Confinement, J21 / Paris

Aujourd’hui, on a bravé l’interdiction de sortir pour faire une promenade jusqu’au jardin du Luxembourg. En passant devant un bouquiniste on a vu La peste derrière la vitre protégée par un grillage. « 10 balles pour une édition originale », a dit Ambroise. « Dommage ».

On n’a pas le livre dans la bibliothèque. J’aurais bien aimé le relire. Samantha m’a envoyé un article du LA Times qui en parle. La peste est pour Camus le mal en général, indifférencié et brutal: c’est la réaction des victimes qui compte, pas le crime. 

L’article résume: la peste se répand à toute vitesse à Oran, profitant de l’indifférence et de la paresse des habitants. Dans les rues à Paris cet après-midi, les gens étaient de sortie – nous y compris. Il faisait beau mais un vent glacé soufflait.

J’ai eu tellement froid que j’ai encore mal à la tête. Je me suis imaginé que j’étais punie pour cette sortie interdite et, comme les humanistes décrits par Camus, de m’être crue au-dessus du fléau, de n’avoir pas pris mes précautions. 

À 20 heures j’étais dans la rue encore, mais cette fois-ci en toute légalité, quand j’ai entendu la voix de Macron. Son discours était diffusé en grand écran dans un bar vide, porte ouverte. Sur une table devant il y avait un bol d’œufs en chocolat à disposition.

Le président a une coiffure de bon élève, et les paroles qui vont avec. Il compte le nombre de masques qui seront produits et se félicite, comme s’il s’agissait d’armes à feu. Comme si le virus n’était pas un adversaire bien plus pervers qu’une armée.

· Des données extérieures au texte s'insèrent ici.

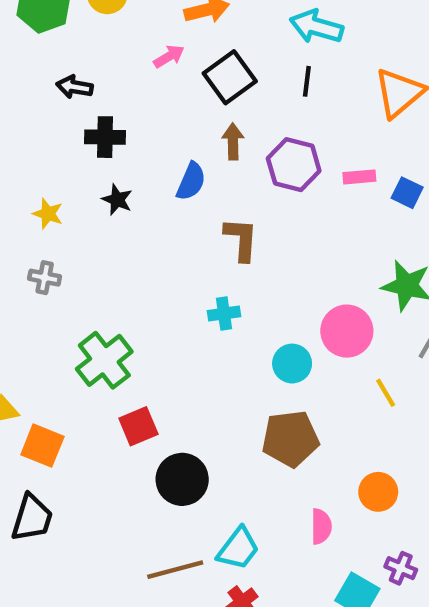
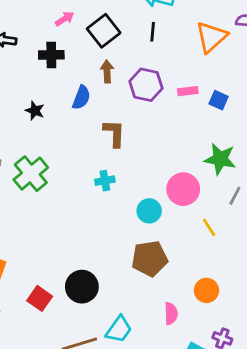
black cross: (105, 137) -> (51, 55), moved
green cross: (104, 360) -> (31, 174), moved
red square: (138, 426) -> (40, 298), moved, turned -30

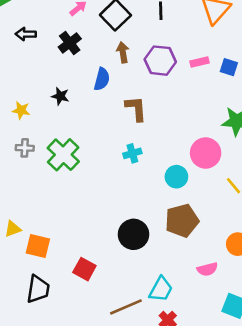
black cross: (51, 55) -> (70, 43), turned -30
black circle: (82, 287) -> (133, 234), moved
pink semicircle: (171, 314) -> (207, 269), turned 84

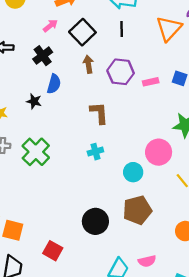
pink rectangle: (200, 62) -> (151, 82), moved
blue semicircle: (102, 79) -> (54, 84), moved
pink semicircle: (207, 269) -> (147, 261), moved

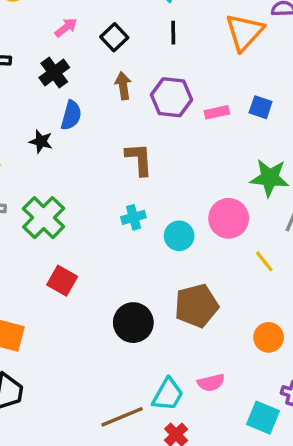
black square: (82, 32) -> (114, 37), size x0.7
cyan circle: (133, 172) -> (179, 236), moved
red square: (53, 251) -> (62, 281), moved

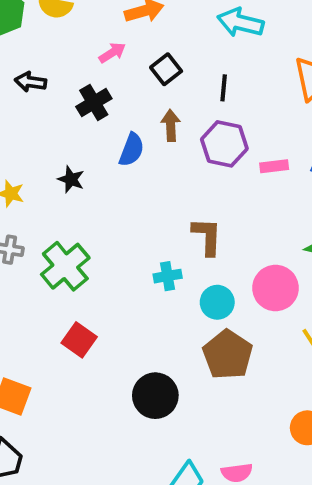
black line: (173, 33) -> (224, 88), moved
blue semicircle: (71, 115) -> (132, 150), moved
brown L-shape: (139, 159) -> (207, 236), moved
brown pentagon: (196, 306) -> (228, 355), moved, turned -30

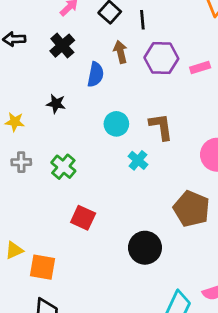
black line: (224, 88) -> (142, 20), moved
green cross: (65, 266) -> (63, 167), size x0.7
cyan cross: (168, 276) -> (138, 160), turned -30
cyan circle: (217, 302) -> (116, 124), moved

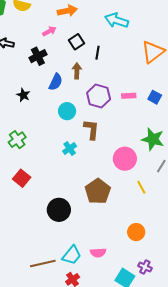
purple hexagon: (161, 58) -> (99, 96), moved
cyan circle: (116, 124) -> (67, 111), moved

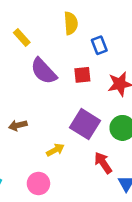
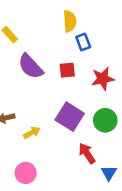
yellow semicircle: (71, 23) -> (70, 21), moved
yellow arrow: (55, 150) -> (32, 133), moved

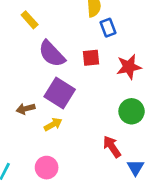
purple square: (70, 117) -> (60, 93), moved

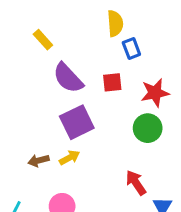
purple square: (60, 93) -> (77, 122), turned 32
brown arrow: (26, 109) -> (39, 161), moved
green circle: (132, 111) -> (148, 128), moved

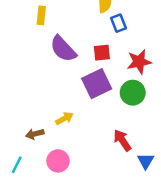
yellow rectangle: (43, 40) -> (41, 15), turned 48
purple square: (77, 122) -> (97, 84), moved
brown arrow: (39, 161) -> (35, 134), moved

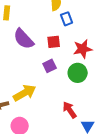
purple square: (97, 84) -> (50, 66), size x0.6
yellow arrow: (64, 118) -> (25, 93), size x1.6

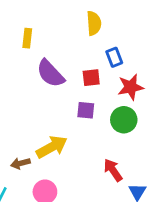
blue rectangle: (67, 19) -> (114, 57), moved
purple square: (50, 66) -> (86, 110), turned 32

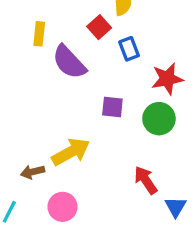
yellow rectangle: (27, 38) -> (39, 34), moved
blue rectangle: (114, 57) -> (129, 49), moved
red square: (91, 78) -> (99, 27), moved, turned -36

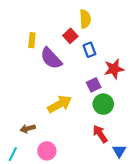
purple square: (112, 107) -> (94, 85), moved, turned -32
green circle: (159, 119) -> (103, 104), moved
yellow arrow: (71, 152) -> (60, 104), moved

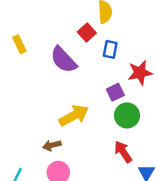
yellow rectangle: (32, 40) -> (19, 44), moved, turned -32
blue rectangle: (89, 50) -> (110, 49), turned 32
brown arrow: (28, 129) -> (52, 145), moved

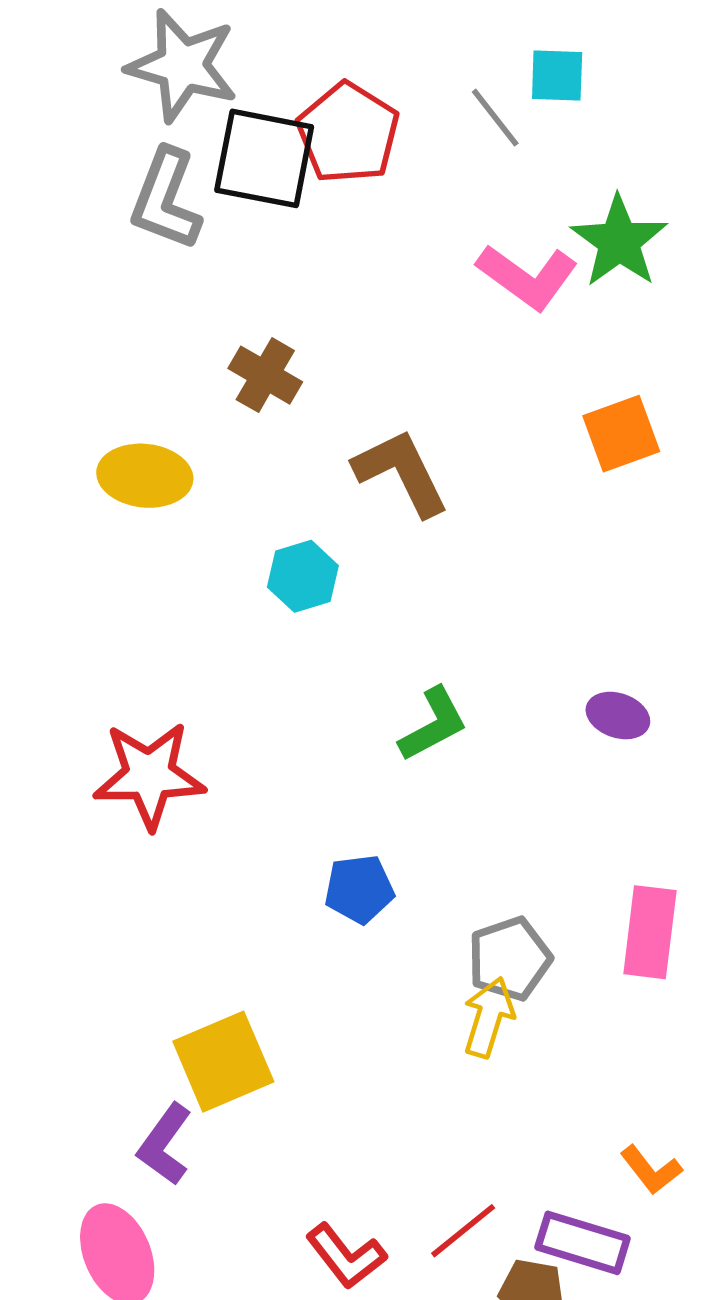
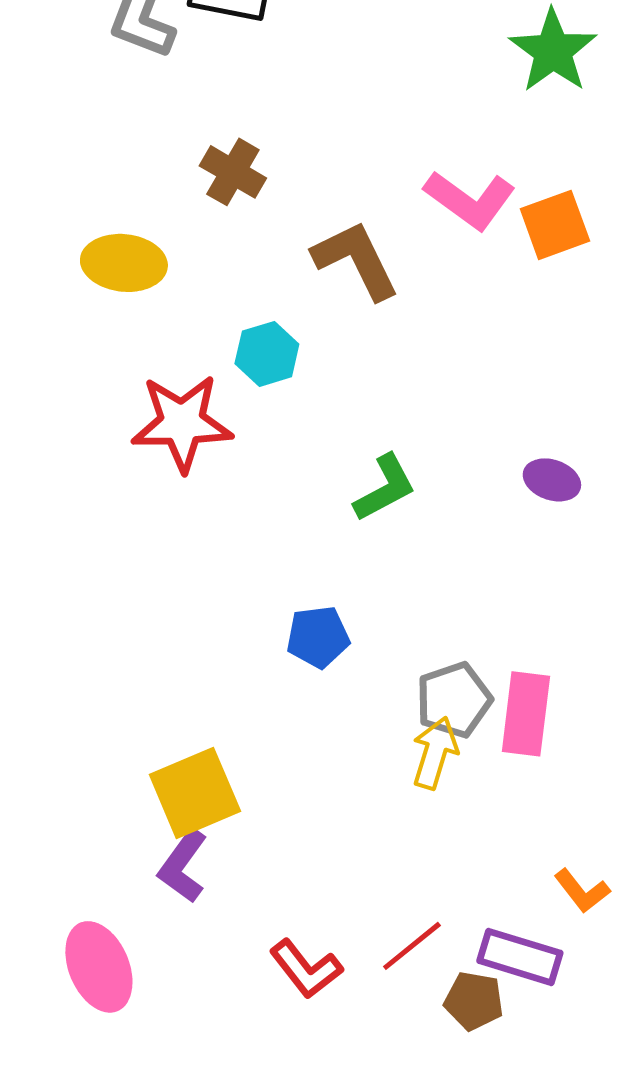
pink L-shape: (527, 277) -> (470, 200), moved
red star: (149, 775) -> (182, 423), moved
pink rectangle: (650, 932) -> (526, 714), moved
purple L-shape: (165, 1144) -> (183, 866), moved

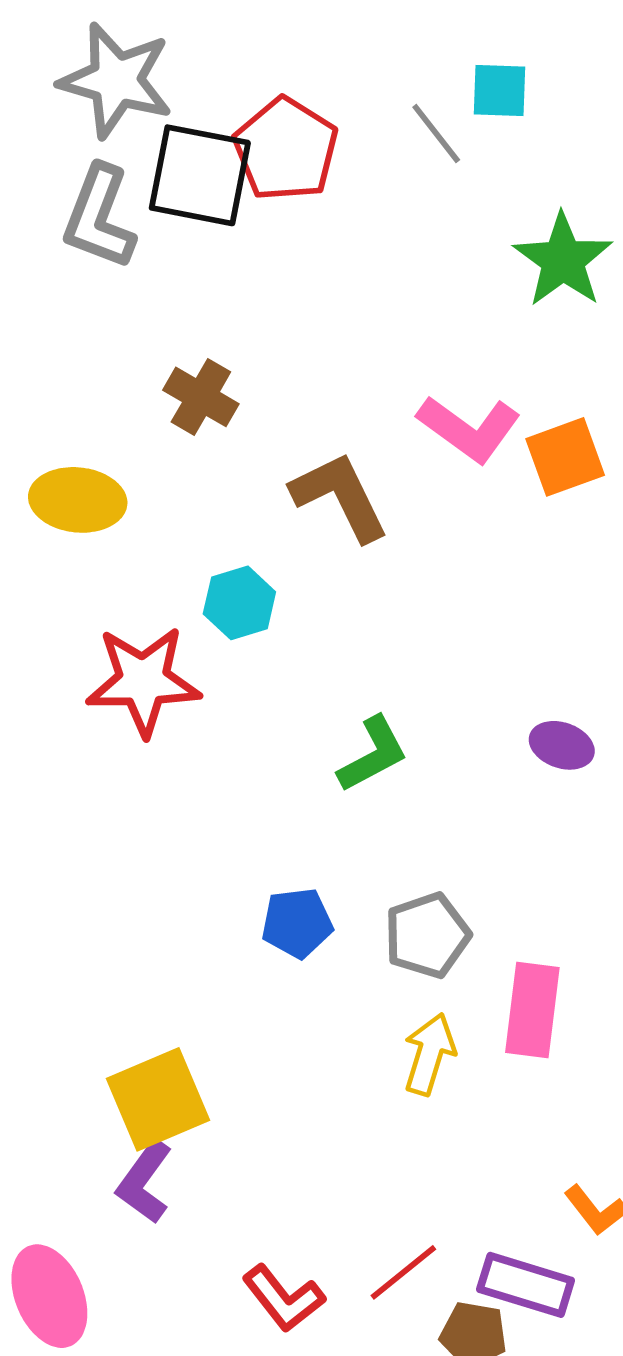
gray pentagon: (454, 700) -> (427, 935), moved

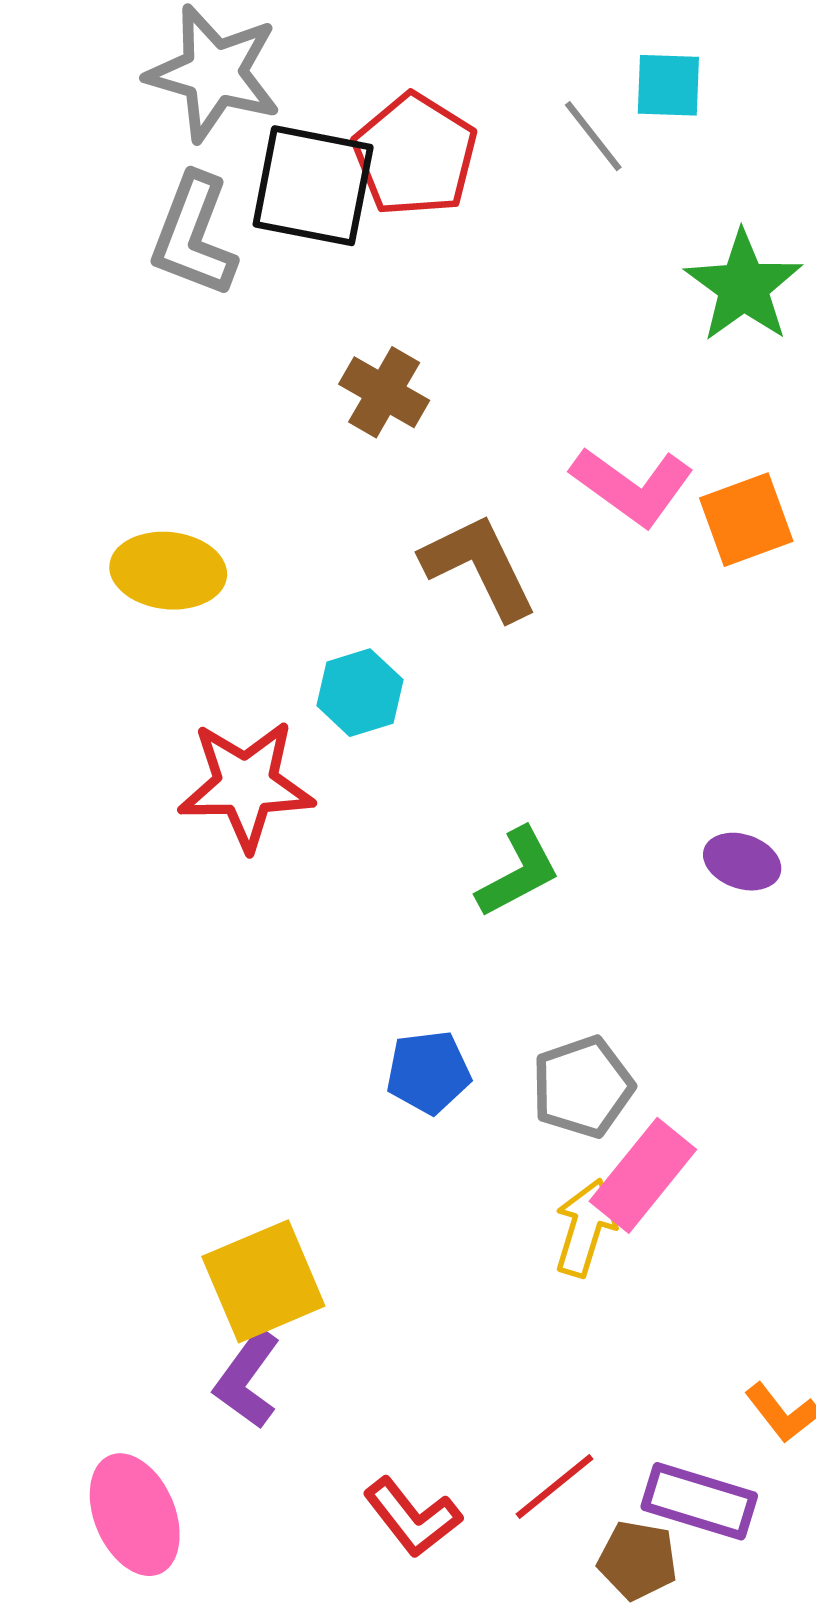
brown cross: (201, 397) -> (384, 392), moved
pink rectangle: (532, 1010) -> (643, 1175), moved, turned 32

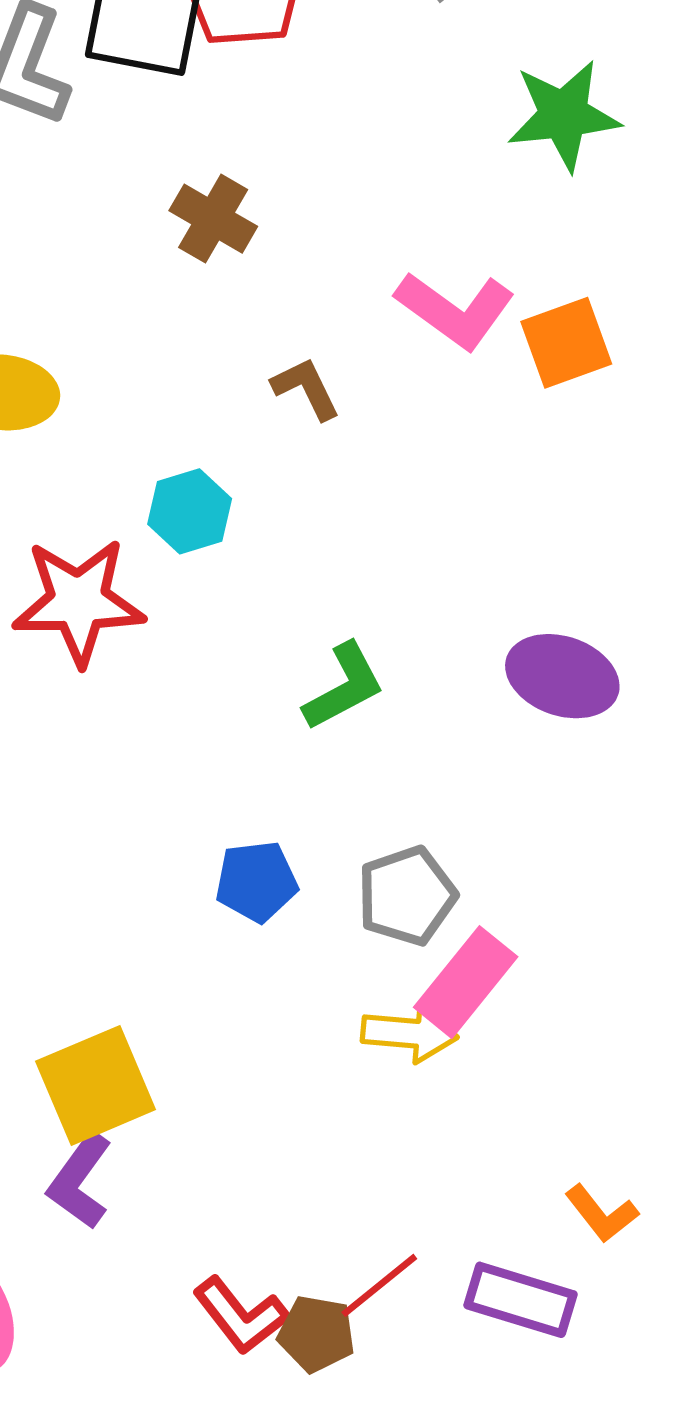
green star: (743, 286) -> (564, 115), turned 30
brown L-shape: (479, 567) -> (306, 388), size x0.6
purple ellipse: (742, 862) -> (562, 676), size x1.5
yellow arrow: (585, 1228) -> (409, 1033), turned 78
brown pentagon: (638, 1560) -> (317, 1334), moved

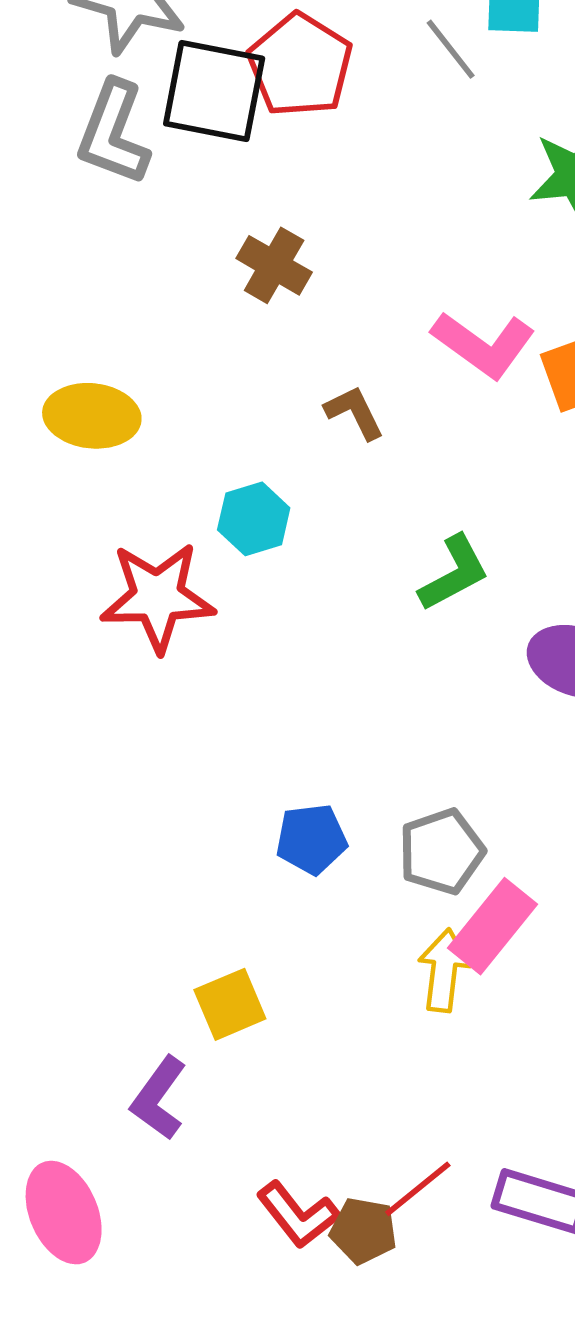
green L-shape: (344, 687) -> (454, 573), moved
yellow arrow: (409, 1033) -> (444, 970), turned -88
yellow square: (96, 1085) -> (230, 1004), moved, size x0.7

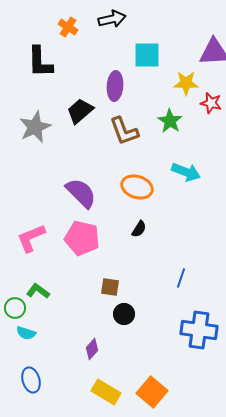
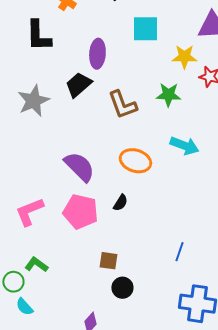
purple ellipse: (115, 86) -> (97, 54), moved
green star: (170, 121) -> (168, 95), turned -30
black semicircle: (139, 229) -> (120, 203), moved
cyan semicircle: (26, 333) -> (24, 307), turned 30

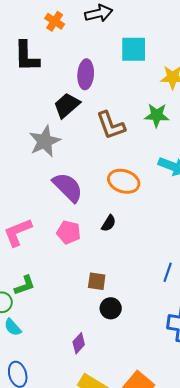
gray star: (33, 101) -> (45, 141), moved
pink pentagon: (80, 212) -> (69, 232), size x0.7
green L-shape: (36, 265) -> (25, 285), turned 125

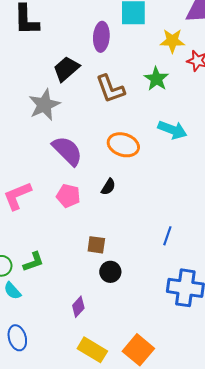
purple ellipse: (86, 74) -> (101, 37), moved
green star: (157, 115) -> (156, 79), turned 30
green L-shape: (25, 285) -> (33, 262), moved

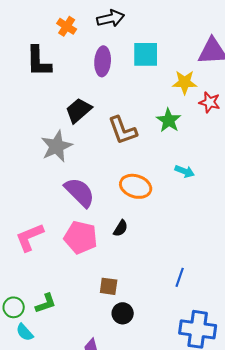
purple ellipse: (101, 37) -> (103, 61), moved
cyan arrow: (172, 130) -> (185, 171), size x0.7
pink pentagon: (68, 196) -> (81, 237), size x1.4

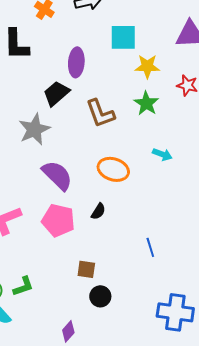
purple ellipse: (103, 61) -> (76, 62), moved
yellow star: (185, 82) -> (147, 66), moved
blue line: (180, 277) -> (150, 247), moved, turned -36

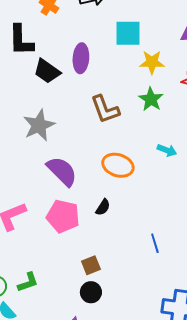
black trapezoid: (56, 93) -> (47, 71), moved, turned -104
brown square: (86, 269) -> (91, 265), turned -30
black circle: (100, 296) -> (91, 292), moved

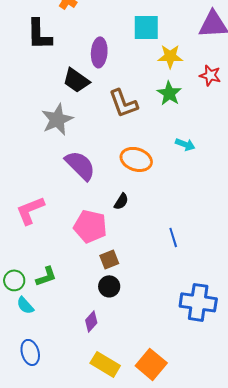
black trapezoid: (47, 71) -> (76, 80), moved
pink pentagon: (63, 216) -> (90, 226), moved

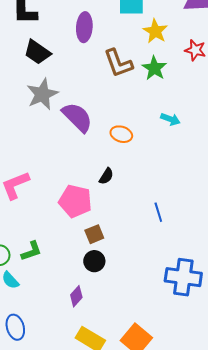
yellow star: (170, 56) -> (155, 31), turned 30
black trapezoid: (76, 80) -> (37, 52), moved
brown L-shape: (123, 103) -> (118, 63), moved
orange ellipse: (136, 159) -> (121, 134), size x0.7
purple semicircle: (80, 165) -> (77, 117), moved

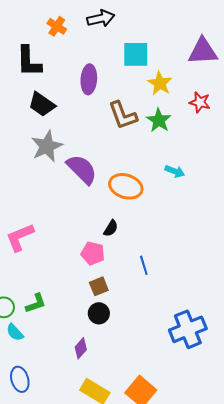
orange ellipse: (121, 134) -> (126, 186), size x1.5
pink pentagon: (75, 201) -> (93, 253), moved, size x0.7
blue line: (158, 212) -> (144, 265), moved
blue cross: (183, 277) -> (188, 329), turned -30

La question sous-jacente dans La peste n’est pas de savoir si le fléau est une allégorie des nazis. Le fléau est aveugle et sourd à tout raisonnement. On a l’air ridicule de dire en public: on le vaincra! C’est se croire plus fort que la nature, encore une fois.

L’auteur de l’article suggère que le virus sera peut-être un « great reset » pour nous tous. Comme dans La peste, où chacun est mis face à cette question: la maladie combat sans but et sans raison, et vous? Quel est votre but? Quelles sont vos raisons?

En dînant j’ai demandé à Ambroise: Comment tu te sens? Il m’a répondu: Sans but.